Über die männliche und weibliche Seite gibt es genug Info-Material  im Internet

Google unter den Begriffen "männliche und weibliche Gehirnhälften", und du wirst dich und dein Handeln besser verstehen. Setze dich mit beiden Hälften auseinander und überlege dir, auf welchen Seiten jeweils du so deine Probleme hast.

Eine Hilfe, damit beide Seiten (beide Gehirnhälften) in dir zusammenarbeiten, ist die, daß du sie als Paare ansiehst, wie Adam und Eva, die sich gegenseitig eine Hilfe sind.

Wir brauchen beide Gehirnhälften. Männer und Frauen brauchen einander. Und Männer und Frauen sollten auf gleicher Augenhöhe miteinander umgehen

Frageblock > männlich-weiblich

·         Welche Seite lebst du mehr?

·     Lebst du als Frau mehr die männliche Seite, weil du die weibliche Seite in dir nicht annehmen kannst? Oder möglicherweise auch, weil die weibliche Seite in dir massivst verletzt wurde?

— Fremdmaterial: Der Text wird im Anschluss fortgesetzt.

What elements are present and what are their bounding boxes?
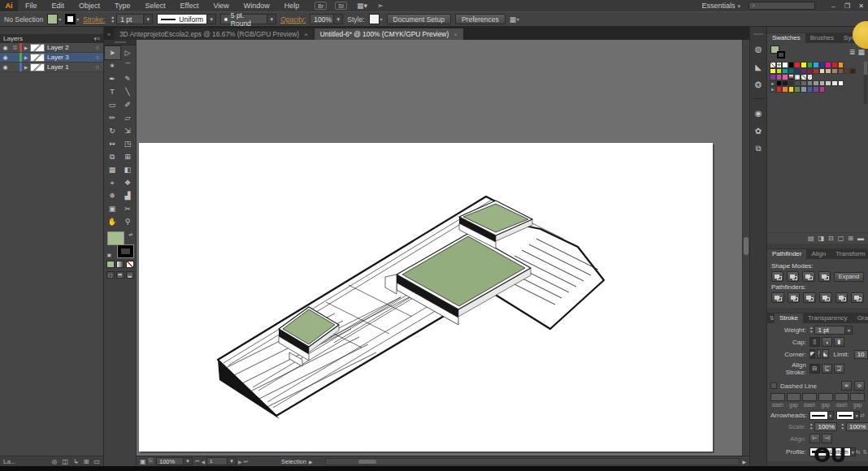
divide-button[interactable] <box>771 292 784 303</box>
lock-icon[interactable]: ⚿ <box>11 45 20 51</box>
stroke-weight-field[interactable]: 1 pt <box>116 14 144 24</box>
swap-fill-stroke-icon[interactable]: ⇄ <box>128 231 132 237</box>
swatch[interactable] <box>788 68 795 75</box>
artboard[interactable] <box>139 143 713 452</box>
swatch[interactable] <box>770 68 776 75</box>
slice-tool[interactable]: ✂ <box>120 202 136 215</box>
horizontal-scrollbar-thumb[interactable] <box>358 460 376 464</box>
expand-layer-icon[interactable]: ▶ <box>22 64 30 70</box>
rectangle-tool[interactable]: ▭ <box>105 98 120 111</box>
links-panel-icon[interactable]: ⧉ <box>751 141 766 156</box>
swatch[interactable] <box>813 68 819 75</box>
zoom-control[interactable]: 100% ▼ <box>156 457 193 465</box>
swatch[interactable] <box>770 74 776 80</box>
document-setup-button[interactable]: Document Setup <box>387 14 451 24</box>
tab-align[interactable]: Align <box>806 249 831 259</box>
crop-button[interactable] <box>819 292 832 303</box>
swatch[interactable] <box>782 86 788 93</box>
stroke-weight-caret[interactable]: ▼ <box>144 14 153 24</box>
swatch[interactable] <box>844 68 850 75</box>
free-transform-tool[interactable]: ◳ <box>120 137 136 150</box>
layer-name[interactable]: Layer 3 <box>47 54 69 61</box>
preserve-dashes-button[interactable]: ≍ <box>841 381 852 391</box>
arrowhead-end-caret[interactable]: ▼ <box>854 411 860 420</box>
swatch[interactable] <box>831 68 838 75</box>
arrange-documents-icon[interactable]: ▦▾ <box>357 2 367 10</box>
minimize-button[interactable]: – <box>827 2 840 10</box>
merge-button[interactable] <box>803 292 816 303</box>
appearance-panel-icon[interactable]: ◉ <box>751 106 766 120</box>
align-stroke-inside-button[interactable]: ⊑ <box>822 364 832 374</box>
scroll-right-arrow[interactable]: ▶ <box>742 459 746 465</box>
brush-definition-dropdown[interactable]: 5 pt. Round ▼ <box>220 14 276 24</box>
curvature-tool[interactable]: ✎ <box>120 72 136 85</box>
bridge-button[interactable]: Br <box>315 2 327 10</box>
arrowhead-scale-end[interactable]: 100% <box>846 422 868 431</box>
layer-target-icon[interactable]: ○ <box>96 45 99 50</box>
align-dashes-button[interactable]: ≎ <box>854 381 865 391</box>
lasso-tool[interactable]: ⌒ <box>120 59 136 72</box>
swatch[interactable] <box>819 68 826 75</box>
artboard-icon[interactable]: ▣ <box>140 458 146 465</box>
intersect-button[interactable] <box>802 271 814 282</box>
limit-field[interactable]: 10 <box>854 350 868 359</box>
expand-button[interactable]: Expand <box>834 272 864 282</box>
color-guide-panel-icon[interactable]: ❂ <box>751 77 766 92</box>
corner-round-button[interactable]: ◜ <box>817 349 821 359</box>
swatch-gradient[interactable] <box>788 74 795 80</box>
weight-field[interactable]: 1 pt <box>814 326 845 335</box>
draw-normal-button[interactable]: ▢ <box>106 271 115 279</box>
expand-layer-icon[interactable]: ▶ <box>22 54 30 60</box>
status-bar-expand-icon[interactable]: ▶ <box>309 459 313 465</box>
swatch[interactable] <box>776 80 783 87</box>
swatch[interactable] <box>776 86 783 93</box>
layers-panel-menu-icon[interactable]: ▾≡ <box>93 36 100 42</box>
brush-definition-caret[interactable]: ▼ <box>267 14 276 24</box>
pencil-tool[interactable]: ✏ <box>105 111 120 124</box>
trim-button[interactable] <box>788 292 801 303</box>
blend-tool[interactable]: ❖ <box>120 176 136 189</box>
unite-button[interactable] <box>771 271 783 282</box>
menu-select[interactable]: Select <box>138 2 173 10</box>
menu-help[interactable]: Help <box>277 2 307 10</box>
swatch[interactable] <box>782 74 788 80</box>
eyedropper-tool[interactable]: ⌖ <box>105 176 120 189</box>
align-stroke-outside-button[interactable]: ⊒ <box>834 364 844 374</box>
gradient-mode-button[interactable] <box>116 261 124 268</box>
menu-object[interactable]: Object <box>72 2 107 10</box>
artboard-number-control[interactable]: 1 ▼ <box>206 457 237 465</box>
layer-row[interactable]: ◉⚿▶Layer 2○ <box>0 43 103 53</box>
swatch[interactable] <box>825 80 831 87</box>
swatch[interactable] <box>801 86 807 93</box>
last-artboard-button[interactable]: ⏭ <box>244 459 248 465</box>
swatch[interactable] <box>825 68 831 75</box>
swatches-fill-stroke-indicator[interactable] <box>770 45 785 58</box>
close-button[interactable]: ✕ <box>854 2 868 10</box>
tab-swatches[interactable]: Swatches <box>767 33 805 43</box>
perspective-grid-tool[interactable]: ⊞ <box>120 150 136 163</box>
preferences-button[interactable]: Preferences <box>455 14 506 24</box>
dash-field-4[interactable] <box>818 393 833 401</box>
tools-panel-grip[interactable] <box>104 40 137 45</box>
gradient-panel-icon[interactable]: ◣ <box>751 59 766 74</box>
opacity-field[interactable]: 100% <box>310 14 334 24</box>
swatch[interactable] <box>819 80 826 87</box>
minus-front-button[interactable] <box>787 271 799 282</box>
dash-field-6[interactable] <box>850 393 865 401</box>
corner-bevel-button[interactable]: ◣ <box>822 349 828 359</box>
swatch[interactable] <box>819 86 826 93</box>
tab-pathfinder[interactable]: Pathfinder <box>767 249 806 259</box>
column-graph-tool[interactable]: ▟ <box>120 189 136 202</box>
draw-behind-button[interactable]: ⬒ <box>116 271 124 279</box>
opacity-control[interactable]: 100% ▼ <box>310 14 343 24</box>
close-tab-icon[interactable]: × <box>304 31 308 38</box>
color-mode-button[interactable] <box>106 261 115 268</box>
swatch[interactable] <box>838 80 844 87</box>
swatch[interactable] <box>776 68 783 75</box>
layer-name[interactable]: Layer 2 <box>47 44 69 51</box>
control-panel-menu-icon[interactable]: ▦▾ <box>510 15 519 24</box>
swatch[interactable] <box>831 62 838 68</box>
close-tab-icon[interactable]: × <box>454 31 458 38</box>
swatch[interactable] <box>801 62 807 68</box>
swatch-libraries-icon[interactable]: ▤ <box>808 235 814 242</box>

·    Lebst du als Frau mehr die weibliche Seite, weil du die männliche Seite ablehnst? Weil  ein negatives Bild von der Männerwelt sich in dir entwickelt hat?

·    Dasselbe gilt für die männlichen Leser – nur umgekehrt

o   Lehnst du als Mann die weibliche Seite in dir ab, um nicht als Weichei und Softie zu gelten?

 

Jeder von uns trägt einen weichen und liebevollen Kern in sich, der nur von einer harten Schale umschlossen, die sanft aufgebrochen werden muß

 

·        Wie dick ist denn deine Schale? Oder Mauer?

·     Ist sie kilometerbreit (wie von München nach Hamburg) oder dünner (wie von deinem Wohnort bis zur Grenze deines Landkreises)

·    Aus welchem Material besteht deine Schale / Mauer? > aus dem härtesten Panzerstahl? Oder nur Ziegelsteine?